Reading—in combination with talking, playing, and singing—is the best way to increase the number of words a child hears and learns in the early years. And the number of words in a child’s vocabulary makes a difference to how ready she will be for school, how quickly and well she’ll learn to read and write and think, and how well she’ll do in school over the long term, all of which makes a big difference to long-term outcomes, both personally and professionally.
There are several organizations working toward increasing reading in children’s lives. These include the Children’s Reading Foundation, which recommends that parents spend twenty minutes a day reading to their children, and has chapters throughout the United States. Reach Out and Read is a nonprofit literacy group (20,000 pediatricians across the US) that gives books to low-income families. It’s working with Too Small to Fail, a joint effort between the nonprofit Next Generation, and the Bill, Hillary, and Chelsea Clinton Foundation, aimed at closing what’s been called ‘the word gap’ between wealthier and poorer families.
In Canada, Heather Reisman’s Love of Reading Foundation has given more than 17 million dollars worth of books to 1600 school libraries across the country. Frontier College runs Family Literacy activities in many of the most literacy-challenged communities across Canada. One of their activities is Reading Circles, places where children and volunteers get together to enjoy books and stories once a week for an hour.
Why is reading to your kids a good habit to start early and continue into childhood?
1. Building your relationship. Reading together might be one of the only times your child has your full attention, and (as time goes by) one of the only times you have your child’s full attention.
2. Building a bigger vocabulary. Knowing more words is associated with better language skills, and earlier and easier reading.
3. Motivating the desire to read and learn. Reading to your child makes him want to learn to read for himself, which greatly increases the likelihood of school success, which helps him grow into a happily productive adult.
4. Stimulating conversation. A book can always provide something to talk about, even with an infant.
5. Establishing a bedtime routine. A reading ritual helps you establish a bedtime routine, which has big benefits for your child’s health, well-being, and learning.
6. Increasing focus, memory, and concentration. Reading books together is a great way for your child to exercise her brain and develop skills that are useful in every area of life.
7. Stimulating imagination and creativity. Reading a book gives space for a child’s imagination in a way that stories told on screens can never do.

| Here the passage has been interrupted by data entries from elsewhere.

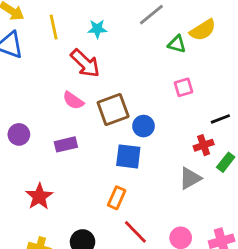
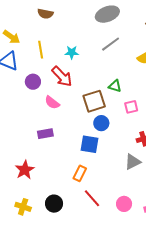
green triangle: (177, 44) -> (115, 86), moved
pink square: (183, 87) -> (131, 107), moved
brown square: (113, 109) -> (94, 101), moved
purple circle: (19, 134) -> (33, 82), moved

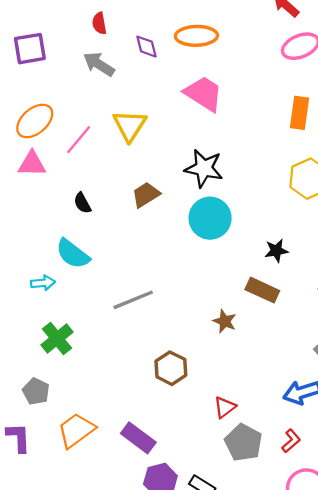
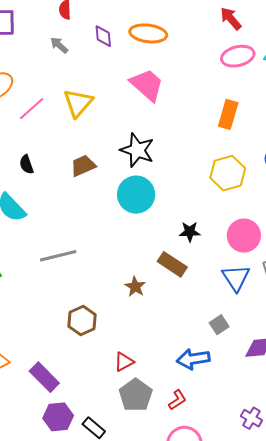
gray arrow: (99, 64) -> (59, 45), size x0.7

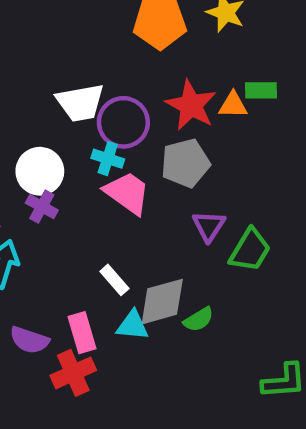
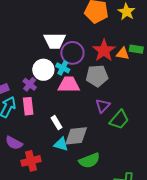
white circle: (40, 171) -> (43, 70), moved
pink trapezoid: (127, 193) -> (69, 85), turned -45
green semicircle: (199, 319) -> (89, 161), moved, size x1.5
pink rectangle: (82, 333) -> (28, 106), moved

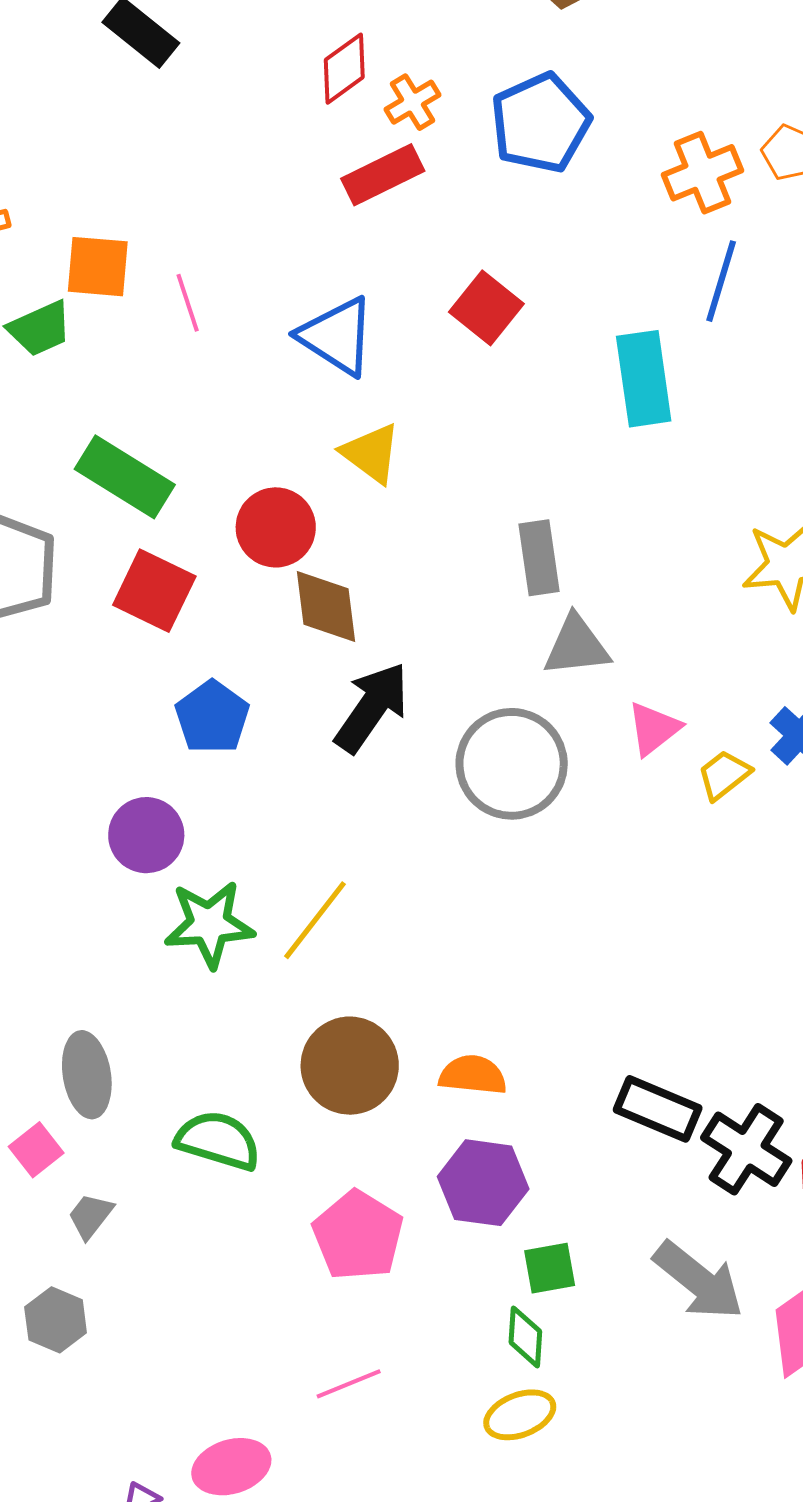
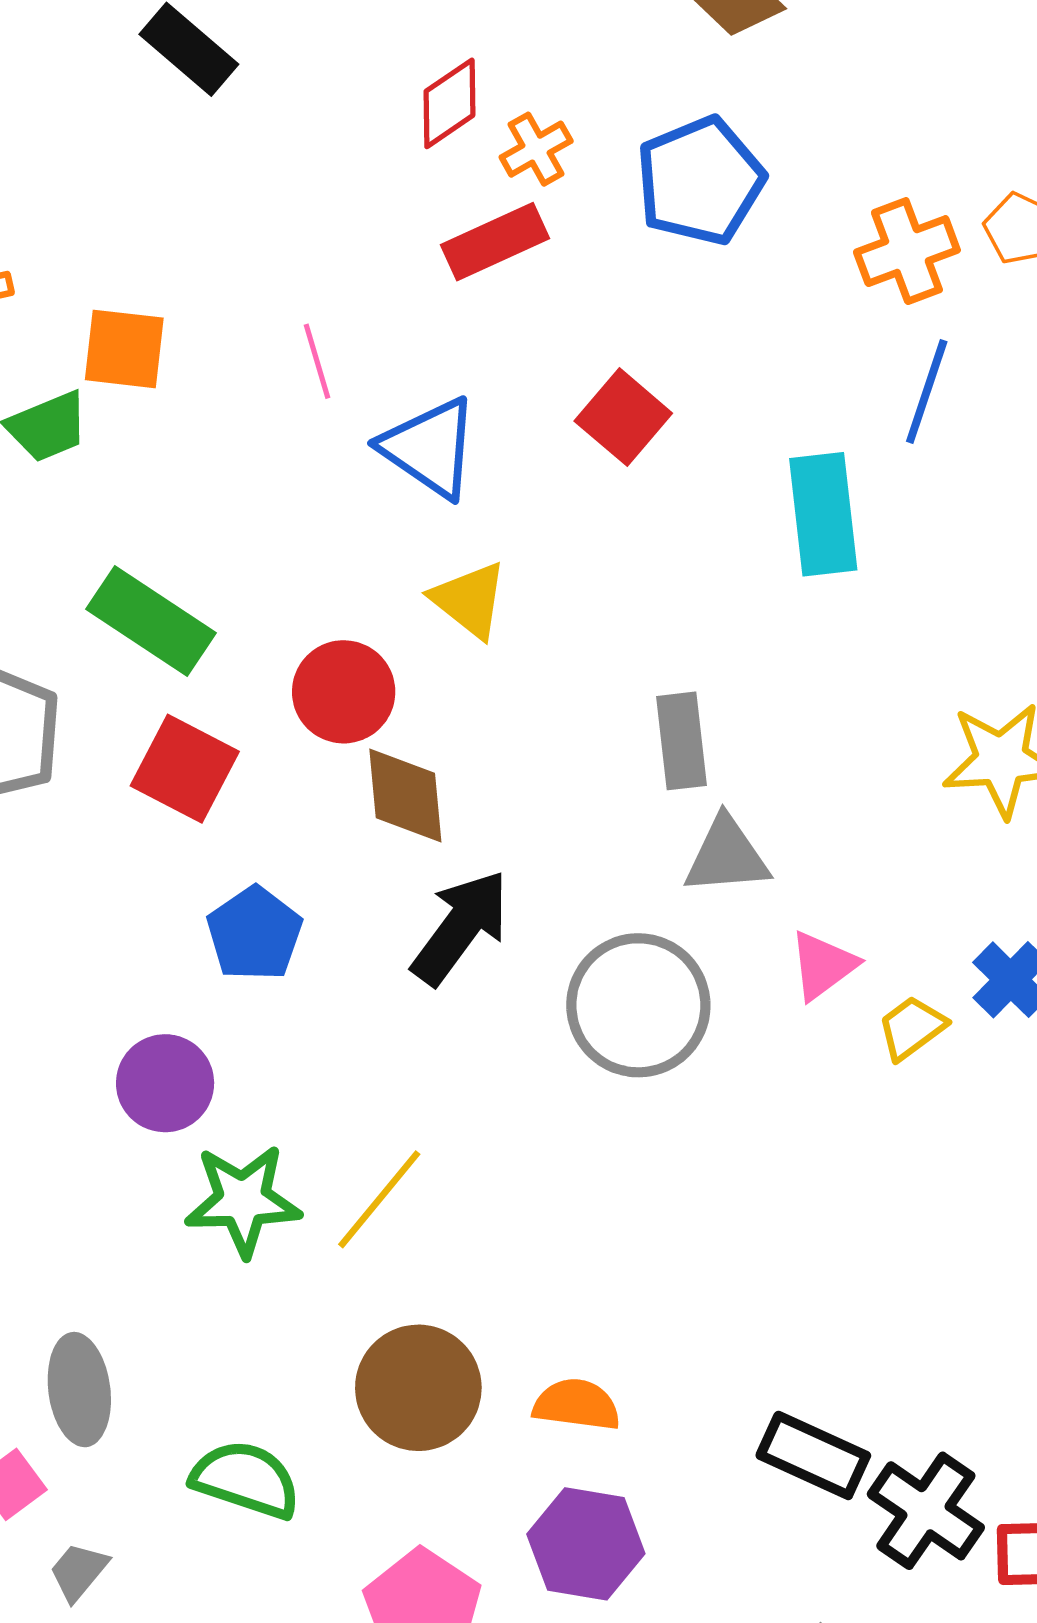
pink line: (188, 303) -> (317, 361), moved

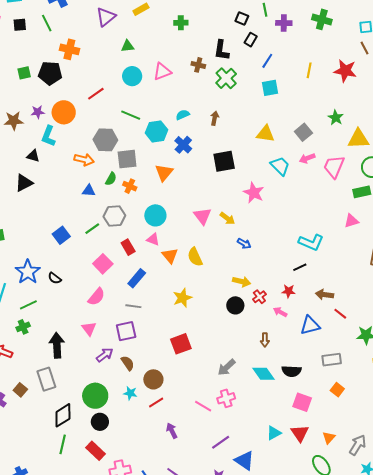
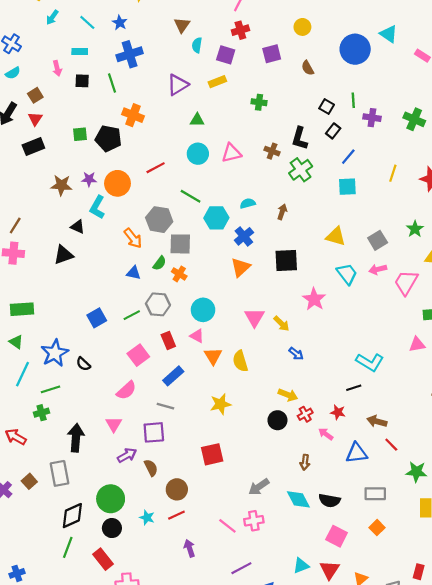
orange arrow: (84, 160) -> (133, 238), turned 30
orange triangle: (164, 173) -> (241, 267), moved
cyan star: (130, 393) -> (147, 517), moved

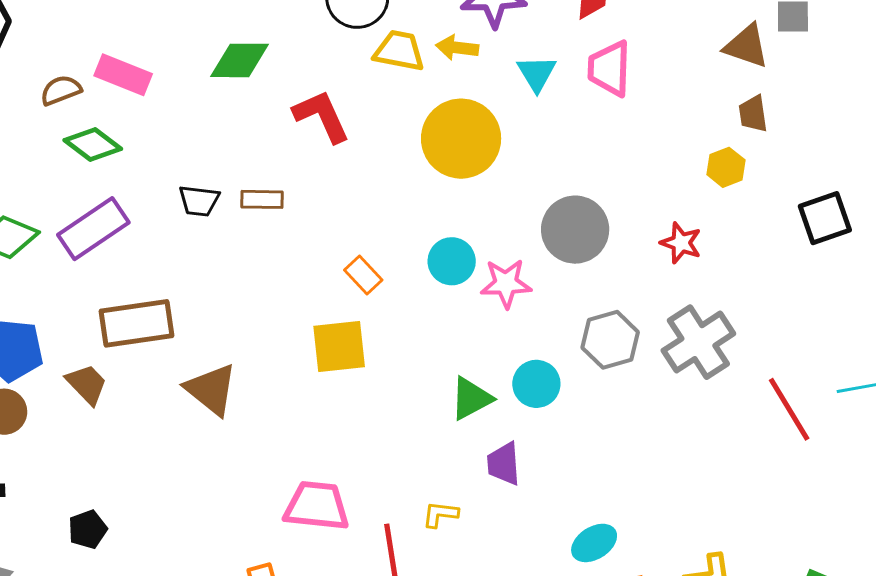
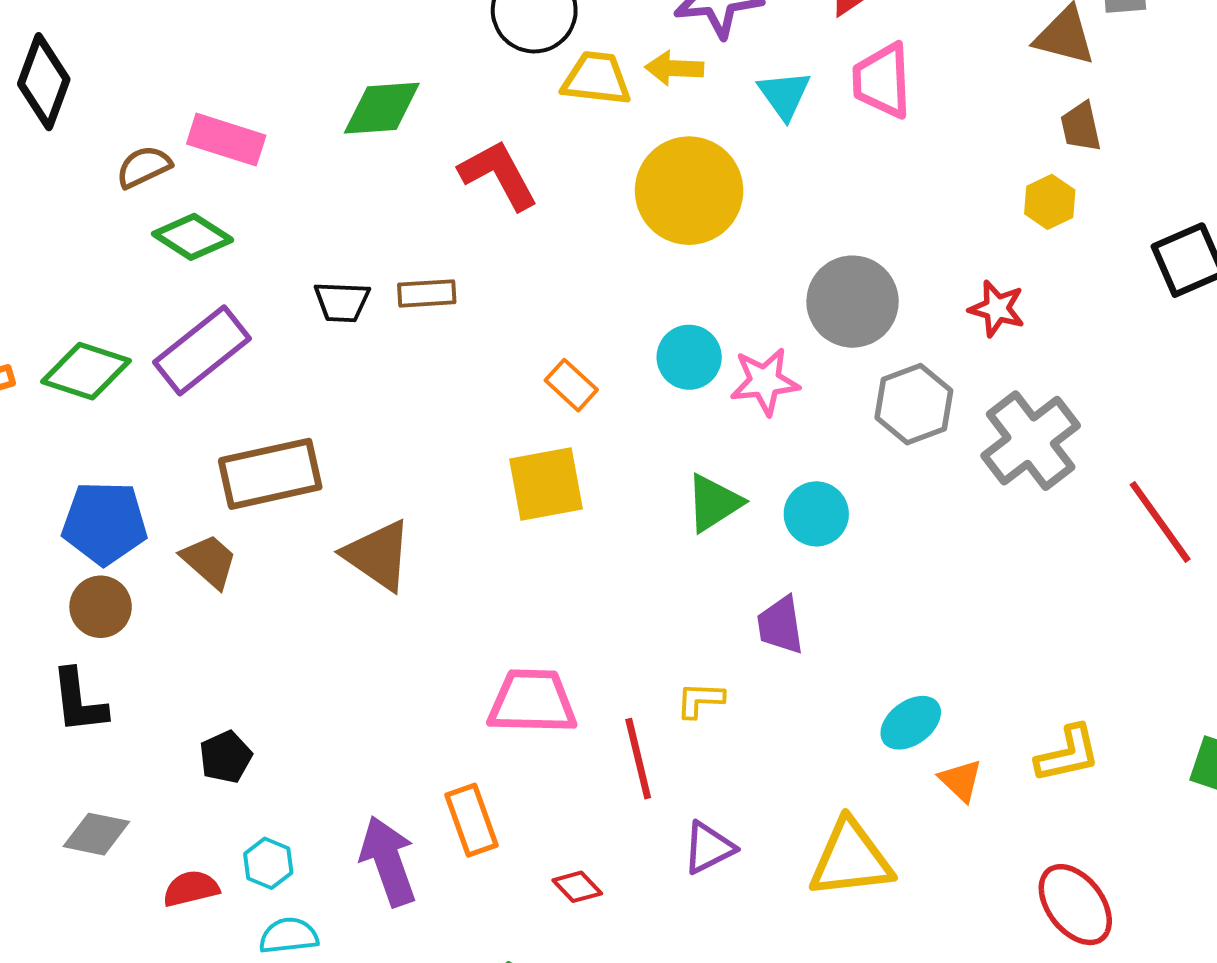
gray hexagon: (610, 340) -> (914, 404), moved
green triangle: (471, 398) -> (714, 503), moved

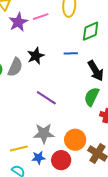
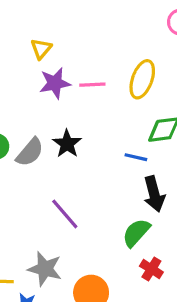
blue line: (71, 53) -> (136, 157), moved
black star: (36, 56) -> (67, 144), turned -30

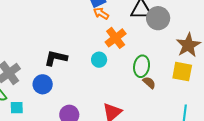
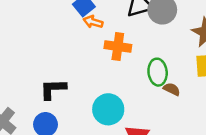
orange cross: (116, 38) -> (118, 46), turned -30
cyan circle: (99, 60) -> (108, 109), moved, size x1.6

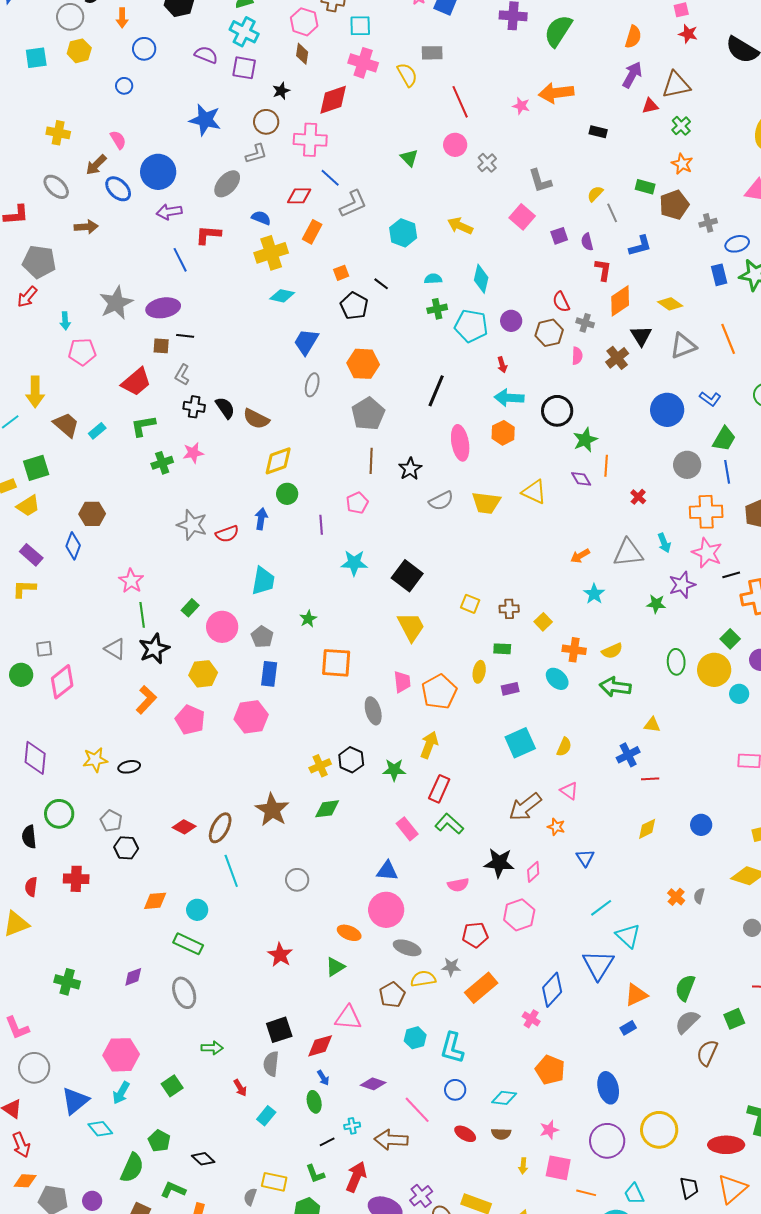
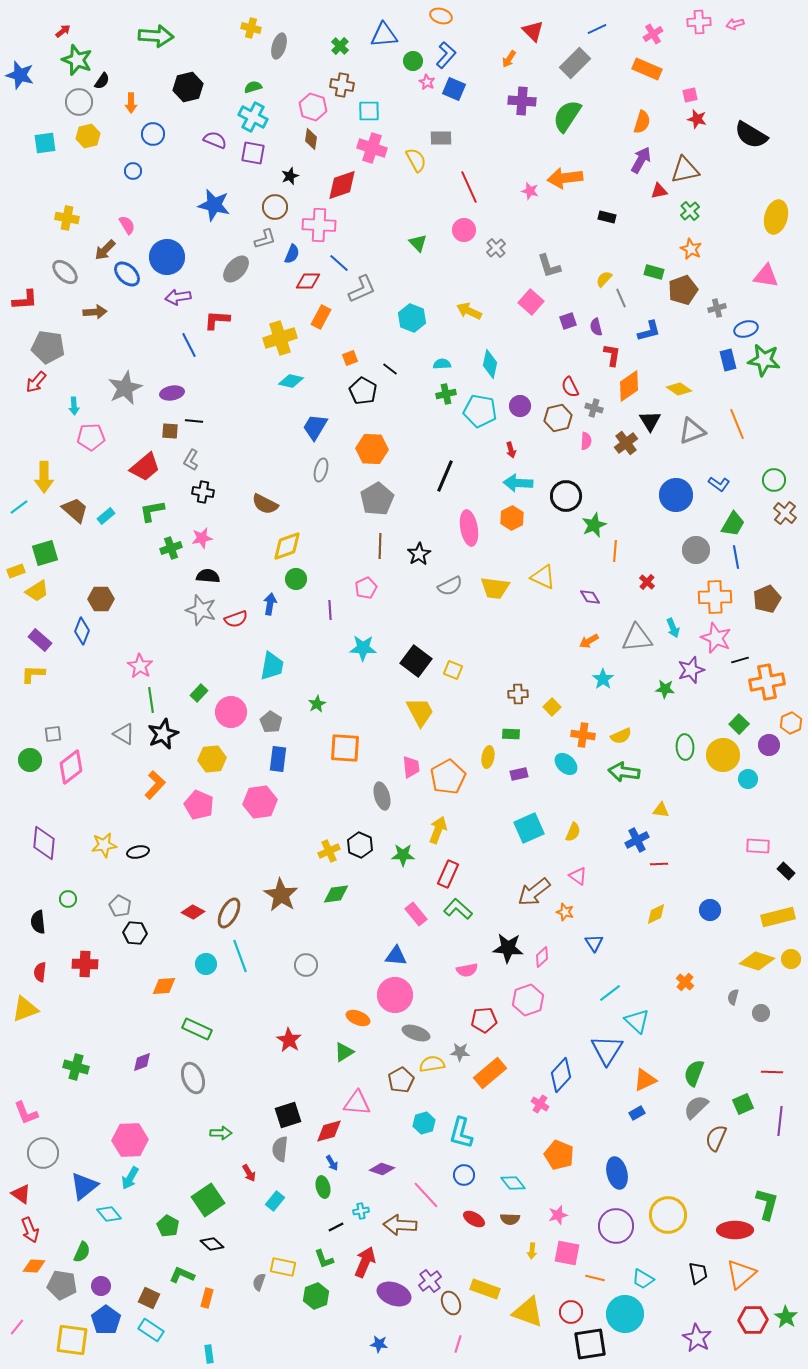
blue semicircle: (261, 218) -> (292, 254), moved, turned 90
purple ellipse: (163, 308) -> (172, 393), size x0.7
black semicircle: (225, 408) -> (208, 576), moved, turned -50
purple diamond: (581, 479) -> (590, 597), moved
yellow square: (470, 604) -> (453, 670), moved
green circle: (59, 814) -> (68, 899), size x0.6
gray semicircle: (699, 896) -> (733, 997), moved
cyan circle: (197, 910) -> (206, 964), moved
green square: (172, 1086) -> (208, 1200), moved, size x1.5
cyan diamond: (504, 1098) -> (513, 1183), turned 45
green semicircle: (132, 1168) -> (82, 1252), moved, size x0.7
cyan trapezoid: (634, 1194) -> (643, 1279), turned -35

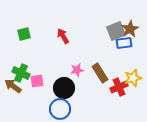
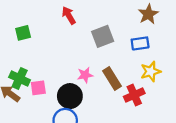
brown star: (130, 29) -> (148, 14), moved
gray square: (116, 31) -> (103, 36), moved
red arrow: (63, 36) -> (69, 15), moved
yellow star: (133, 78) -> (151, 71), moved

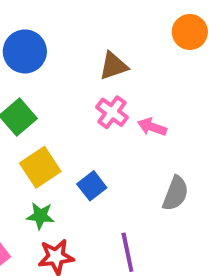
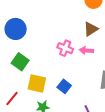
brown triangle: (113, 66) -> (91, 29), moved
yellow square: (40, 167) -> (37, 83), turned -30

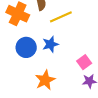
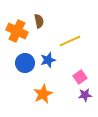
yellow line: (61, 17) -> (70, 41), moved

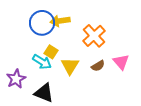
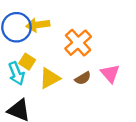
cyan arrow: (42, 62) -> (16, 73), turned 36
yellow triangle: (70, 66) -> (50, 78), turned 30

8. Expanding your child’s world. Children who would never have thought of being scientists, astronauts, cooks, and authors, can find role models in books they’d never have encountered in their normal lives.
9. Increasing your child’s empathy and tolerance for others who are different. By reading books about children in different circumstances, you help him accept others who are different
10. Nurturing self-discovery. In books, a child can find others who think like he does, or who cope with challenges he thinks are unique to him (like being deaf, or dealing with mental illness or loss). This can be a catalyst for him feeling okay about himself, and discovering the strength in his own unique way of being.